*** Dataset Section Begins ***

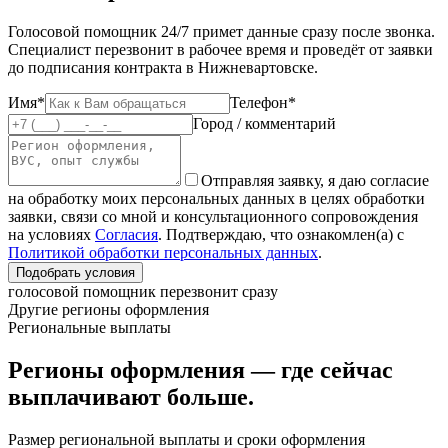
Голосовой помощник 24/7 примет данные сразу после звонка.
Специалист перезвонит в рабочее время и проведёт от заявки
до подписания контракта в Нижневартовске.
Имя*
Телефон*
Город / комментарий
Отправляя заявку, я даю согласие
на обработку моих персональных данных в целях обработки
заявки, связи со мной и консультационного сопровождения
на условиях
Согласия
. Подтверждаю, что ознакомлен(а) с
Политикой обработки персональных данных
.
Подобрать условия
голосовой помощник перезвонит сразу
Другие регионы оформления
Региональные выплаты
Регионы оформления — где сейчас
выплачивают больше.
Размер региональной выплаты и сроки оформления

*** Dataset Section Ends ***

▸ **Task to carry out**:
An exact restatement of every record is required. Omit the images.

▸ **Exercise output**:
Голосовой помощник 24/7 примет данные сразу после звонка.
Специалист перезвонит в рабочее время и проведёт от заявки
до подписания контракта в Нижневартовске.
Имя*
Телефон*
Город / комментарий
Отправляя заявку, я даю согласие
на обработку моих персональных данных в целях обработки
заявки, связи со мной и консультационного сопровождения
на условиях
Согласия
. Подтверждаю, что ознакомлен(а) с
Политикой обработки персональных данных
.
Подобрать условия
голосовой помощник перезвонит сразу
Другие регионы оформления
Региональные выплаты
Регионы оформления — где сейчас
выплачивают больше.
Размер региональной выплаты и сроки оформления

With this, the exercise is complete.